The recent finding of gravity waves produced by the merger of two distant black holes has been taken as yet another confirmation of Einstein's Theory of General Relativity. There have been various such confirming measurements, including the gravitational redshift and lensing of light and non-Newtonian, changes in the orbit of Mercury. But the deeper significance of this latest discovery lies in what it may say about the rival grand theory, quantum physics. The Standard Model of modern physics has proven remarkably good at accounting for the known elementary particles (fermions, hadrons and bosons). The measurement of the Higgs boson in 2012 was an astounding confirmation of our most basic understanding of the origin of mass. Despite the “spookiness” of some of the predictions of quantum physics – such as quantum entanglement – many of its strangest have been verified.
Indeed, the Standard Model is rather too perfect. It seems to account for most of the basic parameters of matter and energy including three of the four fundamental forces: —electromagnetic and the weak nuclear (unified as electro-weak) and the strong nuclear interaction (which holds together the atomic nucleus). But it cannot explain gravity, dark matter or dark energy (thus leaveing out 95% of what we believe to be the universe). In trying to extend its reach – to achieve a grand unified theory to include gravity –- physicists have so far failed to find the new phenomenon that would hint at new physics in the form of supersymmetry or string theory. The Standard Model explains what it does so perfectly that those seeking to take it further cannot seem to find any of the discrepancies that might point the way to a Grand Unified Theory of Everything.

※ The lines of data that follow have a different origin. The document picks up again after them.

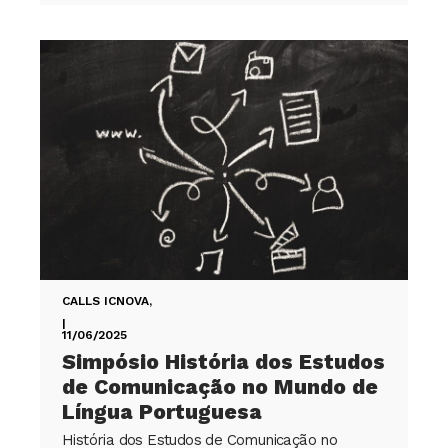
CALLS ICNOVA
,
|
11/06/2025
Simpósio História dos Estudos
de Comunicação no Mundo de
Língua Portuguesa
História dos Estudos de Comunicação no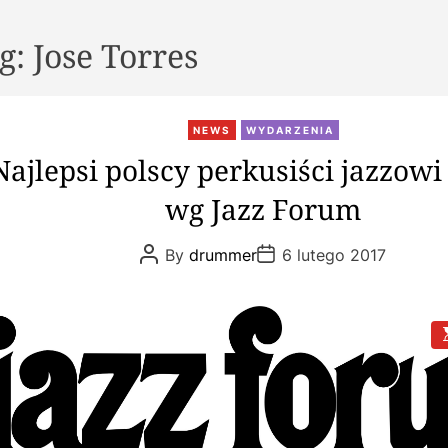
g:
Jose Torres
NEWS
WYDARZENIA
Najlepsi polscy perkusiści jazzowi 
wg Jazz Forum
P
P
By
drummer
6 lutego 2017
o
o
s
s
t
t
A
D
u
a
t
t
s
h
e
t
o
i
r
t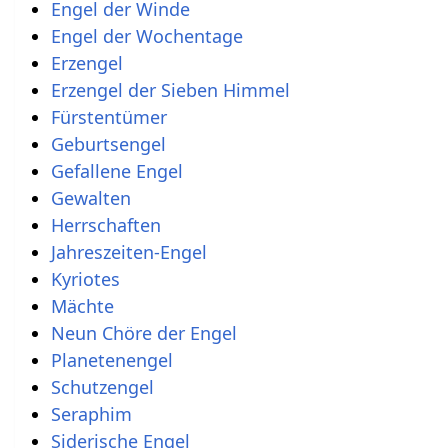
Engel der Winde
Engel der Wochentage
Erzengel
Erzengel der Sieben Himmel
Fürstentümer
Geburtsengel
Gefallene Engel
Gewalten
Herrschaften
Jahreszeiten-Engel
Kyriotes
Mächte
Neun Chöre der Engel
Planetenengel
Schutzengel
Seraphim
Siderische Engel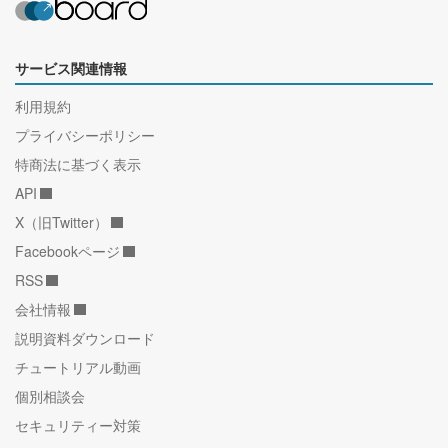
サービス関連情報
利用規約
プライバシーポリシー
特商法に基づく表示
API
X（旧Twitter）
Facebookページ
RSS
会社情報
説明資料ダウンロード
チュートリアル動画
個別相談会
セキュリティー対策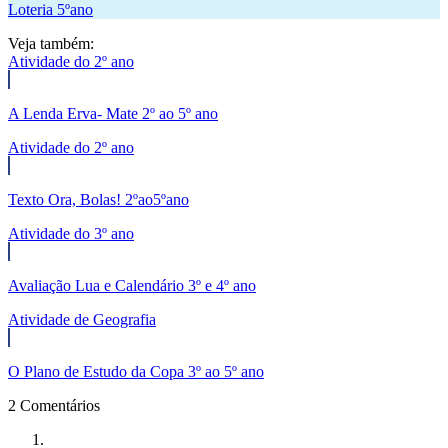
Loteria 5ºano
Veja também:
Atividade do 2º ano
A Lenda Erva- Mate 2º ao 5º ano
Atividade do 2º ano
Texto Ora, Bolas! 2ºao5ºano
Atividade do 3º ano
Avaliação Lua e Calendário 3º e 4º ano
Atividade de Geografia
O Plano de Estudo da Copa 3º ao 5º ano
2 Comentários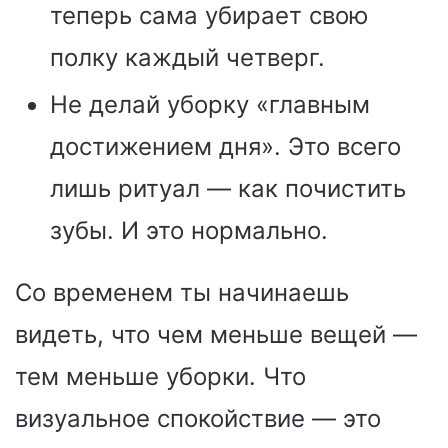
теперь сама убирает свою
полку каждый четверг.
Не делай уборку «главным
достижением дня». Это всего
лишь ритуал — как почистить
зубы. И это нормально.
Со временем ты начинаешь
видеть, что чем меньше вещей —
тем меньше уборки. Что
визуальное спокойствие — это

General Relativity, on the other hand, has been confirmed in every case. It provides a coherent theory of the universe as framed by spacetime and the speed of light. It does not explain the Big Bang or the menagerie of fundamental particles. Rather, General Relativity describes how mass interacts with space and across time. Mass deforms spacetime and matter and energy – including gravity waves – travel in straight lines along the bends. Einstein's famous equation – the E=MC2 of Special Relativity – does not explain why mass and energy are interchangeable but provides a way to measure the transformation of one into the other within the limitation imposed by the speed of light (which cannot be exceeded).
Relativity is in essence a top-down theory. It begins with Einstein's grand view of the very nature of spacetime, the basic fabric of the universe. Quantum physics is more bottoms-up, seeking to discover the basic pieces of reality. Relativity is a complete and verified theory within its defined area. The Standard Model of quantum physics is incomplete within its domain. It may be that relativity is somehow the more fruitful way to think about the universe. For Einstein, gravity is not a force, as it was for Newton, but an artifact of mass bending spacetime. Quantum physics again treats gravity as a force and seeks to find its particle, the “graviton.” But what considerations may be drawn from looking at quantum physics in light of relativity, instead of trying to extend it to account for gravity? The key may lie in pondering more deeply mass, light and the role of the observer.